The pity is that they are wrong beliefs! From the September 1996 FOMC:
…I believe that a very solid case can also be made for raising the federal funds rate at least modestly, by 25 basis points, on the grounds that the unemployment rate has notched down further, the decline in labor market slack is palpable, and the odds of a rise in the inflation rate have increased, whatever the level of the NAIRU and the associated level of those odds. I believe I am echoing Governor Meyer in saying that I favor a policy approach in which, absent clear contra-indications, our policy instrument would be routinely adjusted in response to changing pressures on resources and movements in actual inflation.
She clearly belongs in the “accelerationist” camp recently defined by Justin Wolfers, where the other camp is the “inflation targeters”, to which Bernanke belonged:
What does this mean for the Fed? It’s too simple to characterize the current debate as one between hawks who dislike inflation and doves who are more concerned about unemployment. Rather, the main divide may be between accelerationists worried that rising wage growth signals an economy at full capacity, versus inflation targeters, who argue that weak wage growth signals that unemployment remains too high. And in the next few weeks, we’ll find out who’s winning that argument.
How did things work out in 1996 and what´s the scenery now?
After Yellen´s “solid case” for a modest rate rise in September 1996, wage growth continued to increase, unemployment continued to fall and so did inflation!

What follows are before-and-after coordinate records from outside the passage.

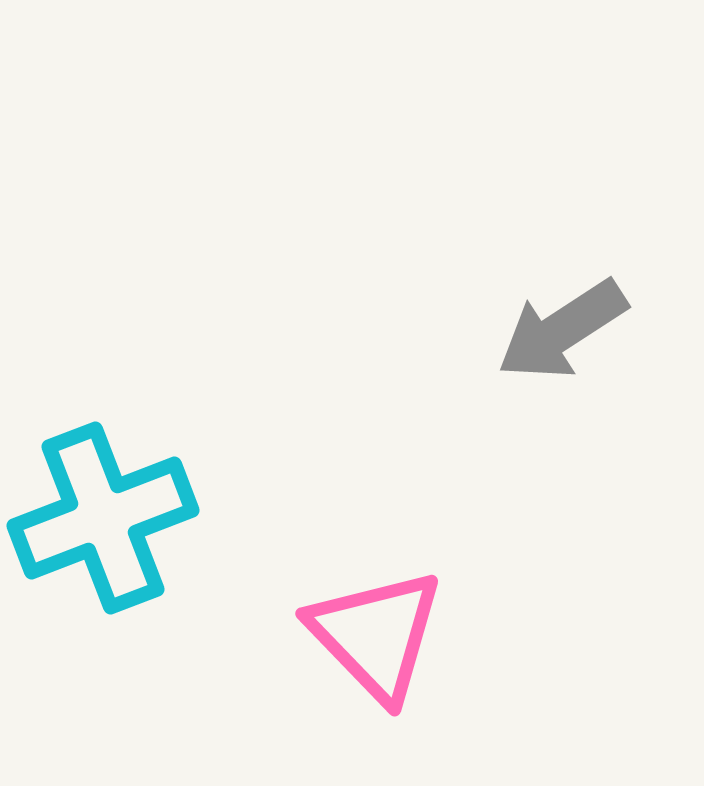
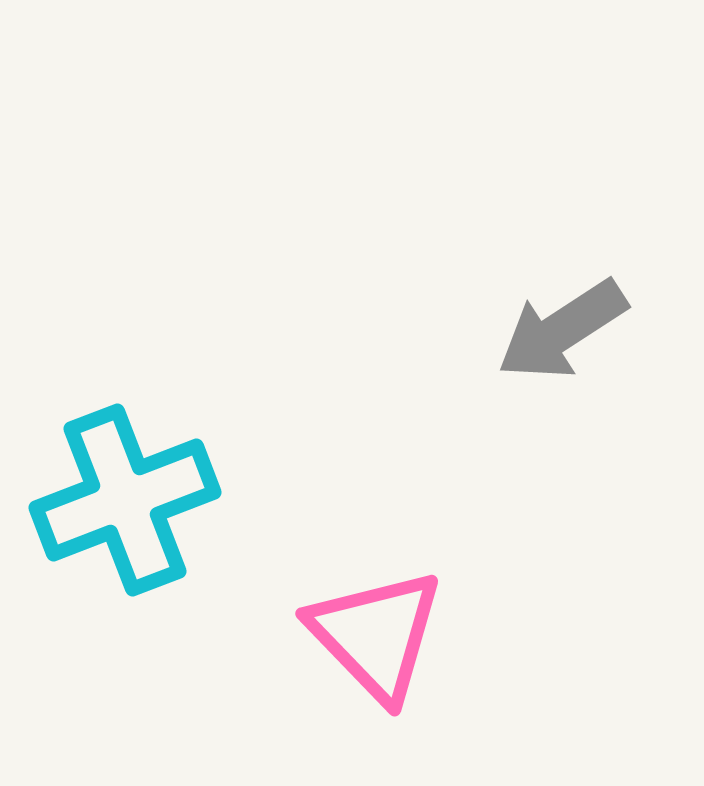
cyan cross: moved 22 px right, 18 px up
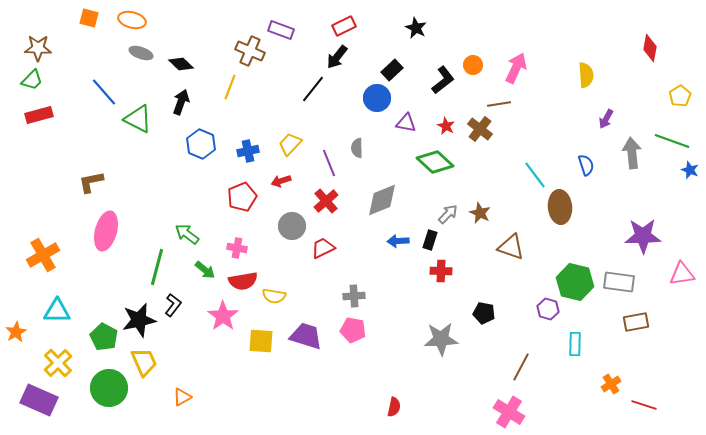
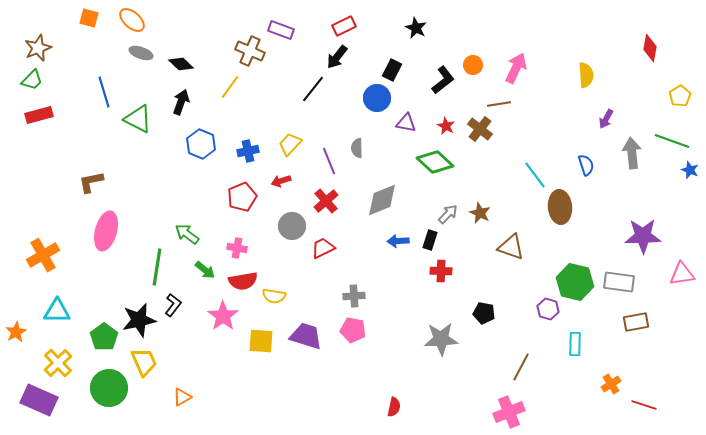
orange ellipse at (132, 20): rotated 28 degrees clockwise
brown star at (38, 48): rotated 24 degrees counterclockwise
black rectangle at (392, 70): rotated 20 degrees counterclockwise
yellow line at (230, 87): rotated 15 degrees clockwise
blue line at (104, 92): rotated 24 degrees clockwise
purple line at (329, 163): moved 2 px up
green line at (157, 267): rotated 6 degrees counterclockwise
green pentagon at (104, 337): rotated 8 degrees clockwise
pink cross at (509, 412): rotated 36 degrees clockwise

After the July 2014 FOMC Meeting, when it became clear that QE3 was about to close (taper would end in October), unemployment continued to drop, but notice that wage growth and inflation turned “south”.
Justin Wolfers post is titled “Is the Economy Overheating? Here’s Why It’s So Hard to Say”. I prefer to ask: Is the Economy Overcooling”?

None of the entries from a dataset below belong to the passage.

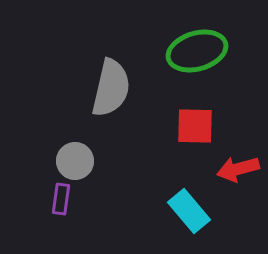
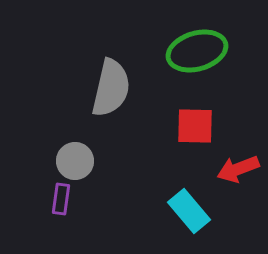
red arrow: rotated 6 degrees counterclockwise
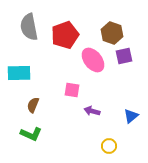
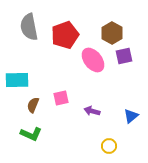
brown hexagon: rotated 10 degrees clockwise
cyan rectangle: moved 2 px left, 7 px down
pink square: moved 11 px left, 8 px down; rotated 21 degrees counterclockwise
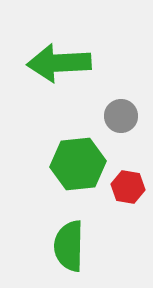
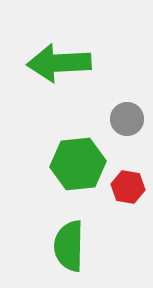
gray circle: moved 6 px right, 3 px down
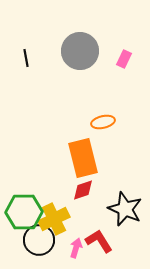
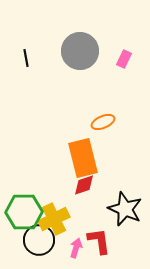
orange ellipse: rotated 10 degrees counterclockwise
red diamond: moved 1 px right, 5 px up
red L-shape: rotated 24 degrees clockwise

Friedman and Bernanke agree that interest rates are a bad indicator of the stance of monetary policy (which controls the economy´s “temperature”). It is much better, according to Bernanke, to look at what´s happening to NGDP and inflation.
According to those metrics, in 1996 the economy´s “temperature” was about right, with NGDP growth on a stable path. Now, for the past year, NGDP growth has been falling, indicating that the economy´s “temperature” has been dropping!
By clinging to her “Phillips Curve Faith”, the odds that Yellen´s Fed will make a big mistake in the foreseable future are rising!